### What the task asks
From the entries below, please output exactly the lines starting at the one containing "בצלאל דוד גילר" and ending at the one containing "ארונו הוטס ארצה לקבורה יהודית", both included.

### Information
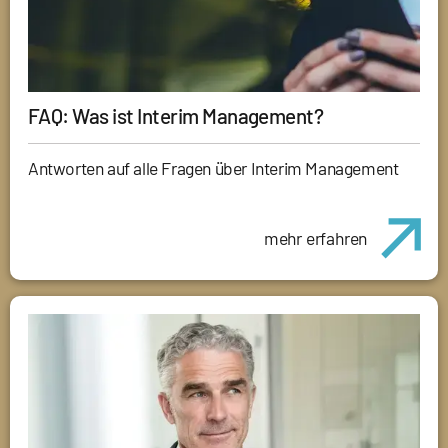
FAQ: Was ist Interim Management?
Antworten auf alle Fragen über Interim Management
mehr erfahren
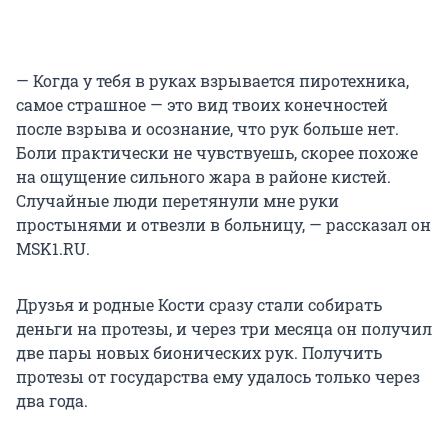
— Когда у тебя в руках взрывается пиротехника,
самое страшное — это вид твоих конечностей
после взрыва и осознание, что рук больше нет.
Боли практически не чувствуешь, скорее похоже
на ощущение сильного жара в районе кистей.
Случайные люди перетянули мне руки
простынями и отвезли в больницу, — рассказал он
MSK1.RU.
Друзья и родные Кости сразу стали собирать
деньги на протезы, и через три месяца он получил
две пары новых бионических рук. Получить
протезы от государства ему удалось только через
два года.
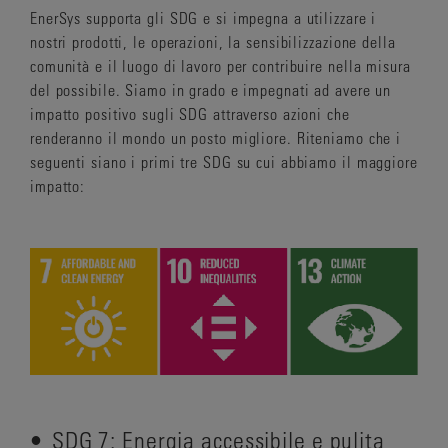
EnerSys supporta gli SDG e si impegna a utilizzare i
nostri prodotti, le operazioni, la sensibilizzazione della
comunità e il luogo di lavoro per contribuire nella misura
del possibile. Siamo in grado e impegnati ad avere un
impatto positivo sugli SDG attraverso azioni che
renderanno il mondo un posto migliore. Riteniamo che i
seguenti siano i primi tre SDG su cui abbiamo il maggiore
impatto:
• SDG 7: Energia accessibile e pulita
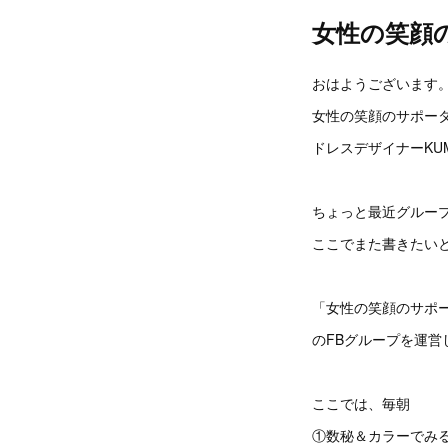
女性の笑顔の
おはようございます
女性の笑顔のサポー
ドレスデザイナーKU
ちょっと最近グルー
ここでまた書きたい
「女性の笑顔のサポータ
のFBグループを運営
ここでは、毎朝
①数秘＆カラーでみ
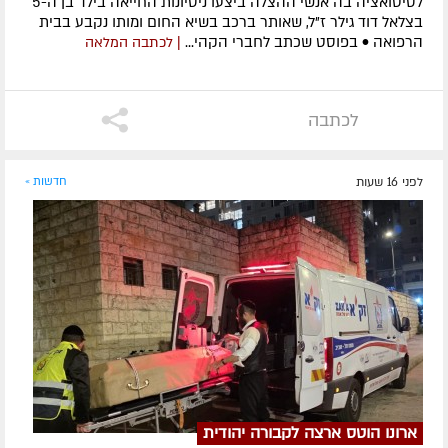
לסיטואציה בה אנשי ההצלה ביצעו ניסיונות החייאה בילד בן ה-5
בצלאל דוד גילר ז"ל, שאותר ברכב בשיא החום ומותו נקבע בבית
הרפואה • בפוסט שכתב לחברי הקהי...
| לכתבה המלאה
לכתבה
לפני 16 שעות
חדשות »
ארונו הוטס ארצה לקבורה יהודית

---

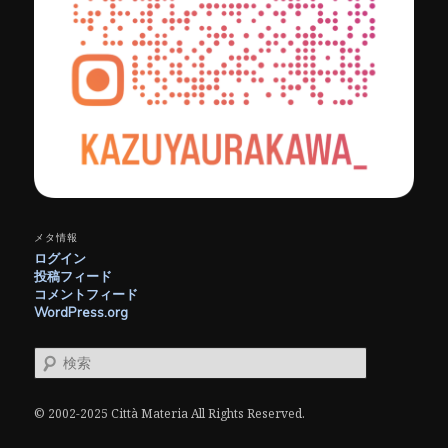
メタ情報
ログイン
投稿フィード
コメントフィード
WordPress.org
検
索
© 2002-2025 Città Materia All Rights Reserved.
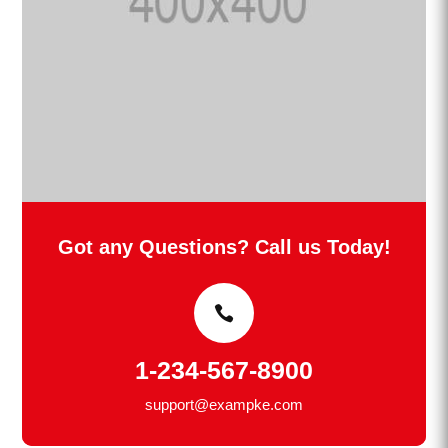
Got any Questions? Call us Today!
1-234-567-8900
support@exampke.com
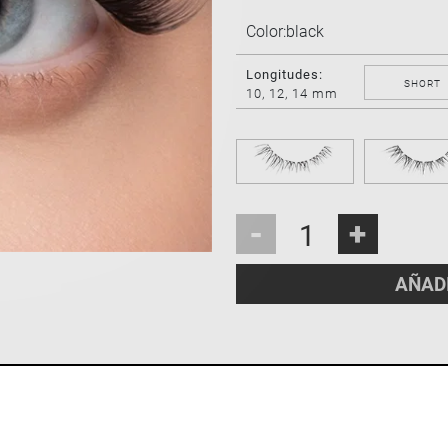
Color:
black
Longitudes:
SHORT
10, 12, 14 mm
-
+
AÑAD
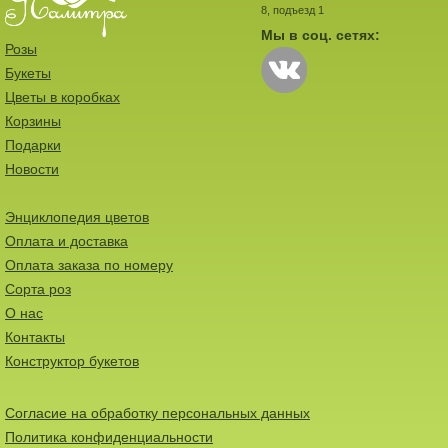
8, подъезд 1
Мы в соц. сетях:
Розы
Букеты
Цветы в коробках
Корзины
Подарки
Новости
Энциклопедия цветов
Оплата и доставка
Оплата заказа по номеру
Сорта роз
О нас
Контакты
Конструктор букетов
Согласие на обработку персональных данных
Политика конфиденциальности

==

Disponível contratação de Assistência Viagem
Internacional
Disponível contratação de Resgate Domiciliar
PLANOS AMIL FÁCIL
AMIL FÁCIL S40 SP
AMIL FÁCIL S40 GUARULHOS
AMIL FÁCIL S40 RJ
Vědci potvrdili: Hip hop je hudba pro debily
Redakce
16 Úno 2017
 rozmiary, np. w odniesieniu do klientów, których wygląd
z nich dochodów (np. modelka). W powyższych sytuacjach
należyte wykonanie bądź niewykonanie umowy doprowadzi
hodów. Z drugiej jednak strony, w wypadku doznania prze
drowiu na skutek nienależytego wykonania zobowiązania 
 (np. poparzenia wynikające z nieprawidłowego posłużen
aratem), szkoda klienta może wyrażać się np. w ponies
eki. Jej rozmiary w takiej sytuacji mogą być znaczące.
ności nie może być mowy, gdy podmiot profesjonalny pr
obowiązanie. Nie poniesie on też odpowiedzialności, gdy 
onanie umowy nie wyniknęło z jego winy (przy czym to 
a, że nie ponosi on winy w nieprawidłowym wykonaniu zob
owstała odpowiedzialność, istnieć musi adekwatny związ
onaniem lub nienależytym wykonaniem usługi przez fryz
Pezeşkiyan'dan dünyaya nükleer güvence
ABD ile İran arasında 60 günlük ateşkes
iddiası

### Answer for this exercise
בצלאל דוד גילר ז"ל, שאותר ברכב בשיא החום ומותו נקבע בבית
הרפואה • בפוסט שכתב לחברי הקהי...
| לכתבה המלאה
לכתבה
לפני 16 שעות
חדשות »
ארונו הוטס ארצה לקבורה יהודית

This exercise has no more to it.